We’re pitched into 1978, where a hilarious chase by the overweight Inspector Dutta (Saurabh Shukla) takes us into a flashback-within-the-flashback. We meet Jhillmill Chatterjee (Priyanka Chopra), a deaf girl who shies away from communication with most people. An alcoholic mother and a hen-pecked father drive her towards her Nanaji and “Dadu”, the head of a home for special children.

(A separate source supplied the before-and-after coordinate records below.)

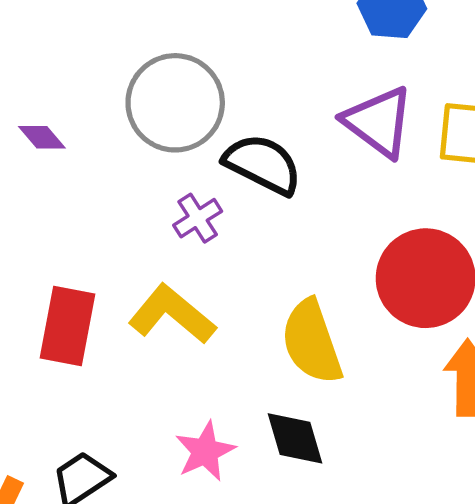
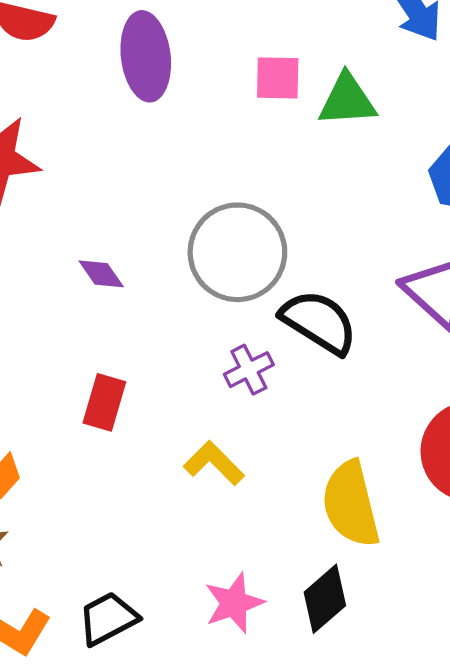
yellow L-shape: (172, 314) -> (214, 463), size x0.7
red rectangle: (67, 326) -> (104, 402), moved, size x0.7
black diamond: (295, 438) -> (325, 599), turned 60

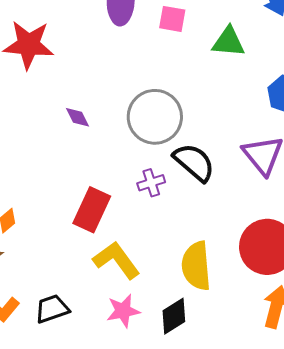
pink square: (278, 78) -> (172, 19), moved
red rectangle: (104, 402) -> (92, 210), moved, size x1.4
yellow L-shape: (214, 463) -> (116, 260), moved, size x1.4

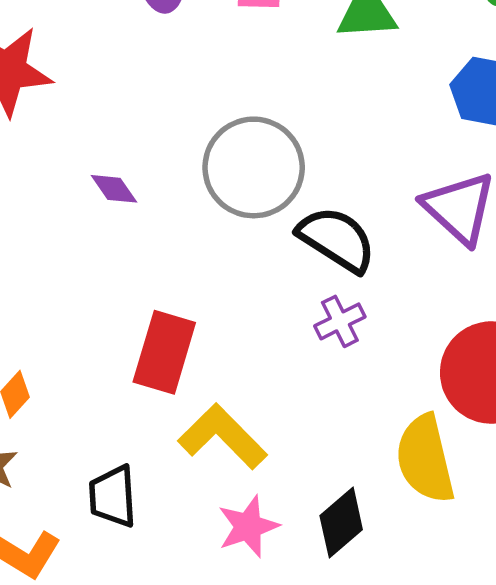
purple cross: (151, 183) -> (340, 321), moved
yellow semicircle: (196, 266) -> (425, 459), moved
black trapezoid: (52, 309) -> (113, 496), moved, turned -66

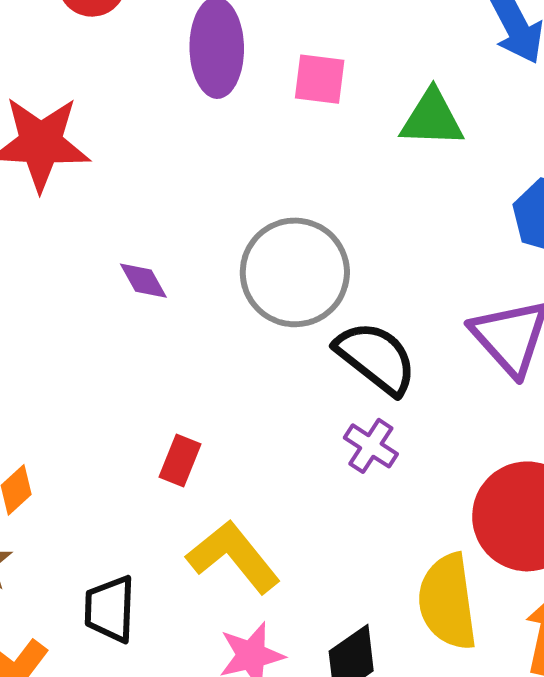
purple cross: (340, 321) -> (371, 446), turned -36
red rectangle: (164, 352) -> (180, 461), size x0.6

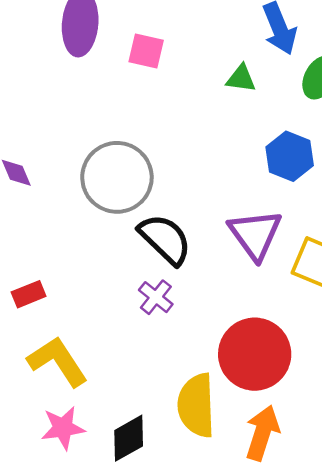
green triangle: (432, 119) -> (241, 79), moved, size x0.7
red rectangle: (180, 461) -> (29, 294), turned 40

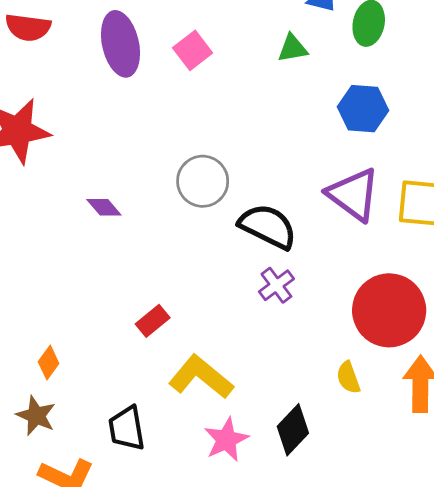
pink square: (146, 51) -> (193, 50), turned -33
gray circle: (117, 177) -> (203, 181), size x0.7
purple cross: (156, 297) -> (276, 285), turned 32
yellow semicircle: (196, 405) -> (348, 377), size x0.5

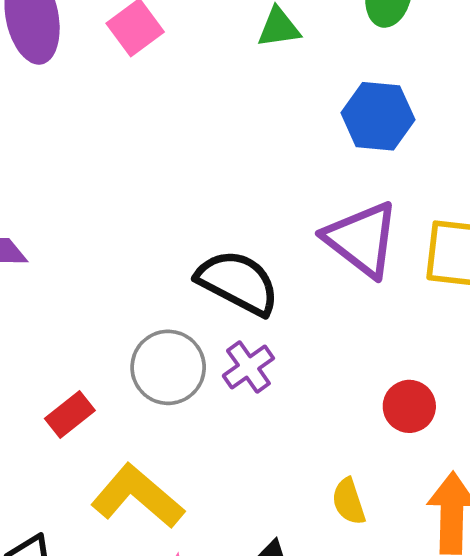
gray circle: (203, 181) -> (168, 367), moved
red circle: (389, 310) -> (409, 406), size x0.5

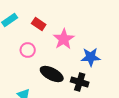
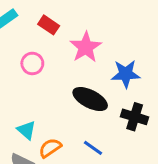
black ellipse: (52, 74) -> (90, 99), moved
black cross: (80, 82) -> (135, 117), moved

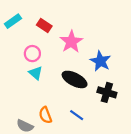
blue star: (126, 74) -> (100, 61), turned 30
cyan triangle: (26, 130) -> (36, 73), moved
orange semicircle: (50, 148) -> (45, 115), turned -77

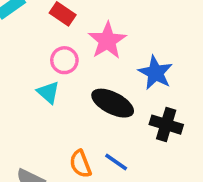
pink circle: (32, 54) -> (64, 60), moved
orange semicircle: (45, 115) -> (80, 164), moved

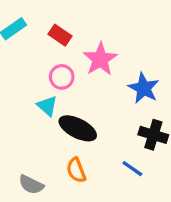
black ellipse: (113, 103) -> (78, 128), moved
blue line: (116, 162) -> (132, 169), moved

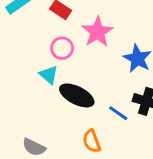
blue line: (132, 169) -> (118, 113), moved
orange semicircle: (76, 170) -> (92, 141), moved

In a story that spans 1972 to the present day, with delightfully subtle scenes that allow us to experience the characters’ little delights and endearing innocence, we’re left wondering what love really is. How do we know when we’re truly in love? Do we construct our lives based on practical concerns? When we’re older, are we thankful we weren’t driven by our emotions into wrecking our lives? Or do we wish we’d jumped on that train, leaned out of that window, or posted that letter that could have changed our fates?
And what really tells somebody that you love him or her? Is it blind trust? Is it an act of cruel selflessness, of letting go when the time of reckoning comes, because that’s what the other person needs you to do? What tells him or her that he or she loves you back? Is it the protective instinct roused in him or her when you’re around? Is it the colourlessness of life without you? Or is it that nothing else matters when you’re not around?
Three powerful characters populate this film, and they all have choices to make. The character we relate to most is perhaps Shruthi, who must make three tough decisions, the final one being the worst.
For a while, the film takes us into a world where there is only silence, and our lives depend on the kindness of others. A world where we cheer ourselves up by telling our sob stories with funny music for accompaniment, where we play tricks on people so they won’t feel sorry for us, where only we know what a silly game can actually reveal about a person.
The music helps the story along, with the title song, lifted from the M L Vasanthakumari Tamil hit “Aiyya Saami”, getting us into just the right mood for the film.
The Verdict: A breezy film that makes us laugh as much as it makes us fret, Barfi! is thoroughly engaging.